9.2 A Motivating Example and Polynomials

We use the U.S. birth rate data as an example. The data records birth rates from 1917 to 2003. The birth rate trend is obviously very nonlinear.

    birthrates= read.csv("data/birthrate2.csv", row.names = 1)
    head(birthrates)
##   Year Birthrate
## 1 1917     183.1
## 2 1918     183.9
## 3 1919     163.1
## 4 1920     179.5
## 5 1921     181.4
## 6 1922     173.4
    par(mar = c(4,4,1,1))
    plot(birthrates, pch = 19, col = "darkorange")
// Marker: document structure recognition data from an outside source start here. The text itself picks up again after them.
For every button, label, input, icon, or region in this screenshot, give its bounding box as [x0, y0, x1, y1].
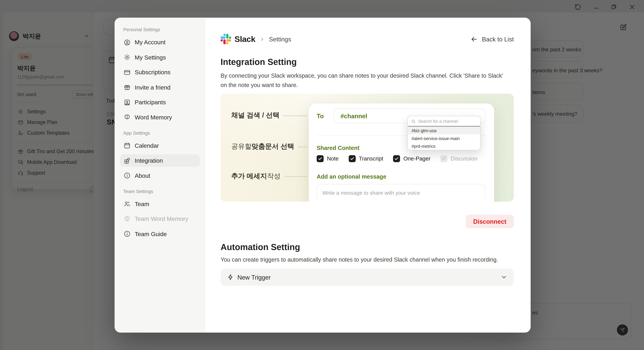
checkbox-disabled-icon — [440, 155, 448, 162]
disconnect-button[interactable]: Disconnect — [466, 215, 514, 228]
sidebar-item-label: Team — [135, 200, 149, 207]
sidebar-item-word-memory[interactable]: Word Memory — [120, 111, 200, 123]
sidebar-item-my-account[interactable]: My Account — [120, 36, 200, 48]
sidebar-item-label: Team Word Memory — [135, 216, 188, 222]
channel-search-input[interactable]: Search for a channel — [408, 116, 480, 126]
sidebar-item-label: Calendar — [135, 142, 159, 149]
chevron-right-icon — [260, 36, 265, 42]
checkbox-label: Note — [327, 156, 339, 162]
sidebar-item-subscriptions[interactable]: Subscriptions — [120, 66, 200, 78]
checkbox-label: Discussion — [450, 156, 478, 162]
diagram-step-3: 추가 메세지 작성 — [231, 172, 309, 181]
step-label: 채널 검색 / 선택 — [231, 111, 279, 120]
section-label: Team Settings — [123, 189, 200, 194]
channel-dropdown: Search for a channel #biz-gtm-usa #alert… — [408, 116, 480, 150]
sidebar-item-label: My Settings — [135, 54, 166, 60]
users-icon — [124, 200, 131, 208]
sidebar-item-label: My Account — [135, 39, 166, 46]
integration-setting-title: Integration Setting — [220, 57, 514, 67]
diagram-step-1: 채널 검색 / 선택 — [231, 111, 309, 120]
info-icon — [124, 172, 131, 179]
message-placeholder: Write a message to share with your voice — [322, 190, 420, 196]
user-circle-icon — [124, 39, 131, 46]
checkbox-note[interactable]: Note — [317, 155, 339, 162]
checkbox-label: Transcript — [359, 156, 383, 162]
sidebar-item-label: About — [135, 172, 150, 179]
blocks-icon — [124, 157, 131, 164]
integration-header: Slack Settings Back to List — [220, 32, 514, 46]
settings-modal: Personal Settings My Account My Settings… — [114, 18, 530, 332]
calendar-icon — [124, 142, 131, 149]
back-to-list-label: Back to List — [482, 36, 514, 42]
sidebar-item-label: Integration — [135, 157, 163, 164]
info-icon — [124, 230, 131, 238]
brain-icon — [124, 114, 131, 121]
slack-logo-icon — [220, 34, 231, 44]
new-trigger-row[interactable]: New Trigger — [220, 269, 514, 286]
integration-diagram: 채널 검색 / 선택 공유할 맞춤문서 선택 추가 메세지 작성 To #cha… — [220, 94, 514, 202]
automation-setting-description: You can create triggers to automatically… — [220, 256, 514, 263]
sidebar-item-team-word-memory: Team Word Memory — [120, 213, 200, 225]
back-to-list-button[interactable]: Back to List — [470, 35, 514, 43]
dotted-connector — [298, 147, 307, 148]
channel-option[interactable]: #prd-metrics — [408, 142, 480, 150]
new-trigger-label: New Trigger — [237, 274, 270, 281]
channel-option[interactable]: #alert-service-issue-main — [408, 134, 480, 142]
section-label: App Settings — [123, 130, 200, 135]
sidebar-item-label: Invite a friend — [135, 84, 170, 90]
checkbox-checked-icon — [393, 155, 400, 162]
settings-main: Slack Settings Back to List Integration … — [205, 18, 530, 332]
sidebar-item-invite-a-friend[interactable]: Invite a friend — [120, 81, 200, 94]
integration-app-name: Slack — [234, 34, 255, 44]
dotted-connector — [284, 116, 307, 116]
checkbox-one-pager[interactable]: One-Pager — [393, 155, 430, 162]
optional-message-input[interactable]: Write a message to share with your voice — [317, 184, 486, 202]
sidebar-item-calendar[interactable]: Calendar — [120, 139, 200, 152]
optional-message-label: Add an optional message — [317, 174, 386, 180]
to-label: To — [317, 113, 324, 120]
search-icon — [411, 119, 416, 124]
checkbox-transcript[interactable]: Transcript — [348, 155, 383, 162]
sidebar-item-label: Team Guide — [135, 230, 167, 237]
step-label: 작성 — [267, 172, 281, 181]
credit-card-icon — [124, 69, 131, 76]
sidebar-item-about[interactable]: About — [120, 170, 200, 182]
automation-setting-title: Automation Setting — [220, 242, 514, 252]
gift-icon — [124, 84, 131, 91]
arrow-left-icon — [470, 35, 478, 43]
brain-icon — [124, 215, 131, 222]
search-placeholder: Search for a channel — [418, 119, 458, 124]
sidebar-item-participants[interactable]: Participants — [120, 96, 200, 108]
settings-sidebar: Personal Settings My Account My Settings… — [114, 18, 205, 332]
lightning-icon — [227, 274, 234, 280]
channel-option[interactable]: #biz-gtm-usa — [408, 126, 480, 134]
dotted-connector — [285, 176, 307, 177]
sidebar-item-label: Word Memory — [135, 114, 172, 120]
shared-content-label: Shared Content — [317, 145, 360, 151]
checkbox-discussion: Discussion — [440, 155, 478, 162]
gear-icon — [124, 54, 131, 61]
chevron-down-icon — [501, 274, 507, 280]
section-label: Personal Settings — [123, 27, 200, 32]
step-label: 맞춤문서 선택 — [252, 142, 294, 151]
integration-setting-description: By connecting your Slack workspace, you … — [220, 71, 511, 90]
step-label: 공유할 — [231, 142, 252, 151]
sidebar-item-team-guide[interactable]: Team Guide — [120, 228, 200, 240]
checkbox-checked-icon — [348, 155, 356, 162]
diagram-step-2: 공유할 맞춤문서 선택 — [231, 142, 309, 151]
screen: 박지윤 Lite 박지윤 1126jypark@gmail.com 0m use… — [0, 0, 644, 350]
sidebar-item-label: Subscriptions — [135, 69, 170, 76]
sidebar-item-my-settings[interactable]: My Settings — [120, 51, 200, 64]
checkbox-checked-icon — [317, 155, 324, 162]
id-card-icon — [124, 99, 131, 106]
shared-content-options: Note Transcript One-Pager Discussio — [317, 155, 487, 162]
checkbox-label: One-Pager — [403, 156, 430, 162]
step-label: 추가 메세지 — [231, 172, 267, 181]
breadcrumb: Settings — [269, 36, 291, 42]
sidebar-item-integration[interactable]: Integration — [120, 154, 200, 167]
sidebar-item-label: Participants — [135, 99, 166, 106]
channel-value: #channel — [340, 112, 367, 120]
sidebar-item-team[interactable]: Team — [120, 198, 200, 210]
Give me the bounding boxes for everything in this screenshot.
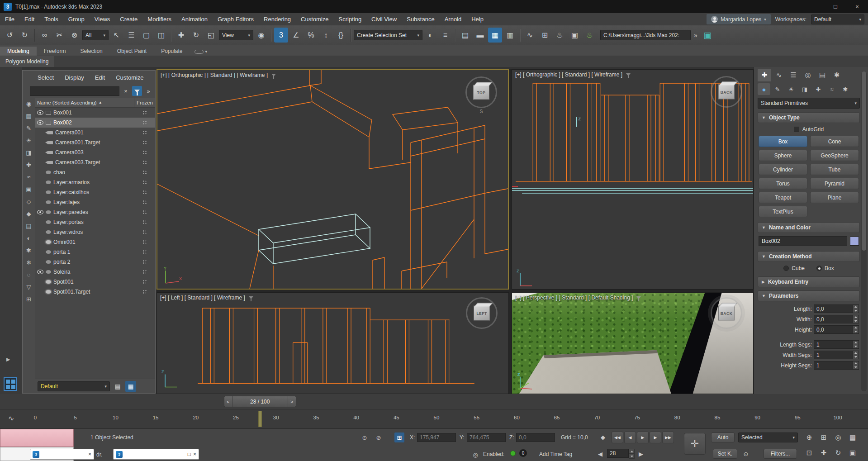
box-radio[interactable]: Box [816, 265, 834, 271]
viewport-funnel-icon[interactable] [626, 73, 631, 76]
spinner-arrows-icon[interactable] [853, 361, 859, 369]
snap-toggle-3d-icon[interactable]: 3 [274, 28, 288, 43]
auto-key-button[interactable]: Auto [711, 432, 735, 442]
zoom-icon[interactable]: ⊕ [802, 431, 816, 444]
undo-icon[interactable]: ↺ [3, 28, 17, 43]
scene-object-row[interactable]: Soleira [35, 267, 155, 277]
unlink-icon[interactable]: ✂ [52, 28, 66, 43]
explorer-overflow-icon[interactable]: » [143, 86, 153, 96]
systems-category-icon[interactable]: ✱ [839, 83, 852, 95]
ribbon-tab[interactable]: Selection [73, 47, 109, 56]
schematic-view-icon[interactable]: ⊞ [538, 28, 552, 43]
spinner-arrows-icon[interactable] [853, 326, 859, 333]
play-icon[interactable]: ▶ [637, 432, 649, 443]
select-object-icon[interactable]: ↖ [109, 28, 123, 43]
spinner-snap-icon[interactable]: ↕ [319, 28, 333, 43]
rollout-header-object-type[interactable]: ▼ Object Type [758, 112, 860, 123]
scene-explorer-icon[interactable]: ▦ [488, 28, 502, 43]
explorer-menu-item[interactable]: Display [60, 74, 89, 81]
toolbar-overflow-icon[interactable]: » [692, 32, 700, 39]
go-to-end-icon[interactable]: ▶▶ [662, 432, 674, 443]
bind-spacewarp-icon[interactable]: ⊗ [67, 28, 81, 43]
visibility-eye-icon[interactable] [37, 210, 43, 214]
visibility-eye-icon[interactable] [37, 130, 43, 135]
scene-object-row[interactable]: porta 1 [35, 247, 155, 257]
select-link-icon[interactable]: ∞ [38, 28, 52, 43]
frozen-toggle-icon[interactable] [134, 160, 155, 165]
display-containers-icon[interactable]: ▤ [24, 221, 34, 231]
zoom-all-icon[interactable]: ⊞ [817, 431, 830, 444]
visibility-eye-icon[interactable] [37, 240, 43, 244]
scrollbar-thumb[interactable] [862, 71, 866, 251]
key-filters-toggle-icon[interactable]: ⊙ [741, 449, 751, 459]
viewport-top-left[interactable]: [+] [ Orthographic ] [ Standard ] [ Wire… [157, 69, 509, 290]
project-folder-field[interactable]: C:\Users\maggi...\3ds Max 202: [600, 30, 691, 40]
column-header-frozen[interactable]: Frozen [134, 100, 155, 105]
menu-item[interactable]: Edit [19, 13, 39, 25]
display-materials-icon[interactable]: ◐ [24, 233, 34, 243]
set-keys-button[interactable]: ✛ [684, 433, 706, 455]
select-by-name-icon[interactable]: ☰ [124, 28, 138, 43]
explorer-mode-icon[interactable]: ▦ [125, 381, 136, 392]
frame-spinner-arrows[interactable] [629, 449, 635, 459]
spinner-arrows-icon[interactable] [853, 341, 859, 348]
viewcube[interactable]: BACK [711, 297, 742, 329]
frozen-toggle-icon[interactable] [134, 180, 155, 185]
display-hidden-icon[interactable]: ◌ [24, 270, 34, 280]
display-xrefs-icon[interactable]: ◇ [24, 196, 34, 207]
frozen-toggle-icon[interactable] [134, 250, 155, 254]
frozen-toggle-icon[interactable] [134, 150, 155, 155]
visibility-eye-icon[interactable] [37, 140, 43, 145]
parameter-spinner[interactable]: 1 [814, 340, 859, 349]
layer-stack-icon[interactable]: ▤ [112, 381, 123, 392]
layout-flyout-icon[interactable]: ▶ [6, 356, 10, 362]
frozen-toggle-icon[interactable] [134, 280, 155, 284]
torus-button[interactable]: Torus [759, 178, 807, 189]
window-crossing-icon[interactable]: ◫ [154, 28, 168, 43]
display-shapes-icon[interactable]: ✎ [24, 123, 34, 133]
frozen-toggle-icon[interactable] [134, 170, 155, 175]
prev-frame-arrow[interactable]: < [224, 396, 232, 407]
cameras-category-icon[interactable]: ◨ [798, 83, 811, 95]
next-key-icon[interactable]: ▶ [636, 449, 646, 459]
viewcube[interactable]: LEFT [466, 297, 498, 329]
parameter-spinner[interactable]: 1 [814, 351, 859, 359]
geosphere-button[interactable]: GeoSphere [810, 150, 859, 161]
frozen-toggle-icon[interactable] [134, 110, 155, 115]
viewcube-face[interactable]: TOP [473, 85, 489, 100]
spinner-arrows-icon[interactable] [853, 305, 859, 313]
menu-item[interactable]: Graph Editors [213, 13, 259, 25]
named-selection-set-combo[interactable]: Create Selection Set ▾ [354, 30, 422, 40]
explorer-menu-item[interactable]: Select [33, 74, 59, 81]
menu-item[interactable]: Tools [39, 13, 63, 25]
menu-item[interactable]: Animation [176, 13, 213, 25]
frozen-toggle-icon[interactable] [134, 270, 155, 274]
viewport-label[interactable]: [+] [ Orthographic ] [ Standard ] [ Wire… [515, 71, 631, 78]
modify-tab-icon[interactable]: ∿ [772, 69, 786, 81]
scene-object-row[interactable]: Spot001 [35, 277, 155, 287]
visibility-eye-icon[interactable] [37, 260, 43, 264]
orbit-icon[interactable]: ↻ [831, 446, 845, 460]
visibility-eye-icon[interactable] [37, 280, 43, 284]
minimize-button[interactable]: – [803, 0, 825, 13]
next-frame-arrow[interactable]: > [288, 396, 296, 407]
maximize-viewport-icon[interactable]: ▣ [846, 446, 859, 460]
toggle-ribbon-icon[interactable]: ▬ [473, 28, 487, 43]
expand-all-icon[interactable]: ⊞ [24, 294, 34, 304]
select-move-icon[interactable]: ✚ [174, 28, 188, 43]
explorer-menu-item[interactable]: Customize [111, 74, 148, 81]
isolate-selection-icon[interactable]: ⊙ [360, 432, 370, 442]
frozen-toggle-icon[interactable] [134, 120, 155, 125]
scene-object-row[interactable]: Omni001 [35, 237, 155, 247]
ribbon-tab[interactable]: Object Paint [110, 47, 154, 56]
menu-item[interactable]: Modifiers [142, 13, 176, 25]
selection-filter-dropdown[interactable]: All ▾ [82, 30, 109, 40]
render-frame-chip-icon[interactable]: ▣ [701, 28, 715, 43]
display-geometry-icon[interactable]: ▦ [24, 111, 34, 121]
close-button[interactable]: × [846, 0, 868, 13]
visibility-eye-icon[interactable] [37, 230, 43, 234]
scene-object-row[interactable]: Layer:armarios [35, 177, 155, 187]
display-frozen-icon[interactable]: ❄ [24, 257, 34, 268]
viewport-label[interactable]: [+] [ Orthographic ] [ Standard ] [ Wire… [161, 72, 276, 78]
lights-category-icon[interactable]: ☀ [785, 83, 797, 95]
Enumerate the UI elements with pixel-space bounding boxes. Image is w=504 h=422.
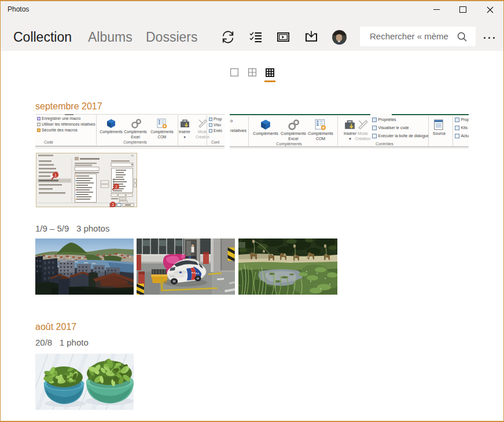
svg-text:2: 2 — [115, 185, 117, 189]
svg-text:1: 1 — [54, 173, 57, 177]
svg-text:3: 3 — [112, 203, 114, 207]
It might be interesting to fit a linear regression with high order polynomials to approximate this curve. This can be carried out using the poly() function, which calculates all polynomials up to a certain power. Please note that this is a more stable method compared with writing out the powers such as I(Year^2), I(Year^3) etc because the Year variable is very large, and is numerically unstable.

    par(mfrow=c(1,2))

    par(mar = c(2,3,2,0))
    lmfit <- lm(Birthrate ~ poly(Year, 3), data = birthrates)
    plot(birthrates, pch = 19, col = "darkorange")
    lines(birthrates$Year, lmfit$fitted.values, lty = 1, col = "deepskyblue", lwd = 2)
    title("degree = 3")
    
    par(mar = c(2,3,2,0))
    lmfit <- lm(Birthrate ~ poly(Year, 5), data = birthrates)
    plot(birthrates, pch = 19, col = "darkorange")
    lines(birthrates$Year, lmfit$fitted.values, lty = 1, col = "deepskyblue", lwd = 2)
    title("degree = 5")

These fittings do not seem to perform very well. How about we take a different approach to model the curve locally. Well, we know there is an approach that works in a similar way – \(k\)NN. But we will try something new. Let’s first divide the year range into several non-overlapping intervals, say, every 10 years. Then we will estimate the regression coefficients within each interval by averaging the observations, just like \(k\)NN. The only difference is that for prediction, we do not recalculate the neighbors anymore, just check the intervals.

    par(mfrow=c(1,1))
    par(mar = c(2,2,2,0))

    mybasis = matrix(NA, nrow(birthrates), 8)
    for (l in 1:8)
        mybasis[, l] = birthrates$Year*(birthrates$Year >= 1917 + l*10)
        
    lmfit <- lm(birthrates$Birthrate ~ ., data = data.frame(mybasis))
    plot(birthrates, pch = 19, col = "darkorange")
    lines(birthrates$Year, lmfit$fitted.values, lty = 1, type = "s", col = "deepskyblue", lwd = 2)
    title("Histgram Regression")

The method is called a histogram regression. Suppose the interval that contains a given testing point \(x\) is \(\phi(x)\), then, we are fitting a model with

\[ \widehat{f}(x) = \frac{\sum_{i=1}^n Y_i \,\, I\{X_i \in \phi(x)\} }{ \sum_{i=1}^n I\{X_i \in \phi(x)\}} \]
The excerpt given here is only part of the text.